しかしながら、このレビューアーの要求がとてもナンセンスである。1つ目は「着目している薬剤が、標的としているタンパク質の活性をちゃんと阻害していることを証明するための実験として、そのタンパク質をノックダウンしたときに、基質のリン酸化も同時に減るかどうか示す必要がある。」ということと、2つ目は「標的タンパク質が阻害されているならば、そのタンパク質の自己リン酸化も減少するはずなのでそれを示す必要がある。」ということが自分たちへの要求である。他に2つあるが、それは共同研究者への要求なので、そっちは任せてある。

直感的にこの指摘は正しいように思うが、両方の要求ともにすこし変なところがある。要は薬剤の標的への作用の得意性を示すための実験になっていない。まず1つ目であるが、標的タンパク質の基質のリン酸化は、他の論文ですでに証明されており、もはや一般的に知られていることとして考えることができる。実際、siRNAでノックダウンして確認したが、その通りになった。自分たちはすでに証明されている特異的な基質のリン酸化を結果中ですでに示している。それで十分である。他の二人のレビューアーもすでにOKしている。2つ目であるが、確かに阻害されているならば、自己リン酸化は低下しそうなものであるが、対象となるタンパク質の活性と自己リン酸化は直接に関連するかわからないし、それらの自己リン酸化部位が他のタンパク質によって制御されている場合もあるので、その薬剤で活性が抑えられていたとしても自己リン酸化が低下しているとも限らない。この2つ目の要求は厄介で、新しい問題も生じかねないし、そのアミノ酸残基はかなりマイナーで、そもそもそんなところに対する抗体だって世の中に出回っていない。実際、ある抗体を見つけてウェスタンブロットをやったけど、どうも抗体が汚い気がする。本当にこのレビューアーは医学生物学の研究者であろうか。どこかのハラスメント教授が学生という名の奴隷を使ってレビューさせているだけではないのか。

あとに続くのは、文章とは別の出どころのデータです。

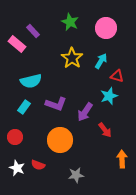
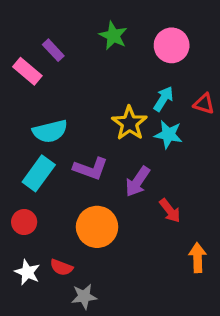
yellow star: (72, 58) -> (129, 123), moved
red triangle: (117, 76) -> (204, 104), moved
cyan star: (109, 96) -> (168, 135), moved, turned 30
cyan rectangle: (24, 107) -> (39, 173), size x1.5
gray star: (76, 175) -> (84, 297), moved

話はそれたが、ウェスタンブロットについて何を考えていたかと言うと、先に述べたsiRNAの実験についてだ。「確かもう一方のsiRNAの結果も悪くなかった気がする。というか、使ったほうが良いのではないか?それについても結果にまとめて、一応ボスに送っとくか。」とか考えていて、ちょっとだけ早めに家をでた。でも実際結果を見てみたら、なんか微妙だったので、要らんことはしないでおこう、となった。

ということで、マウスに薬剤を投与し、エンドポイントに達したマウスから対象臓器を摘出してきた。そして案外早く終わって良かった。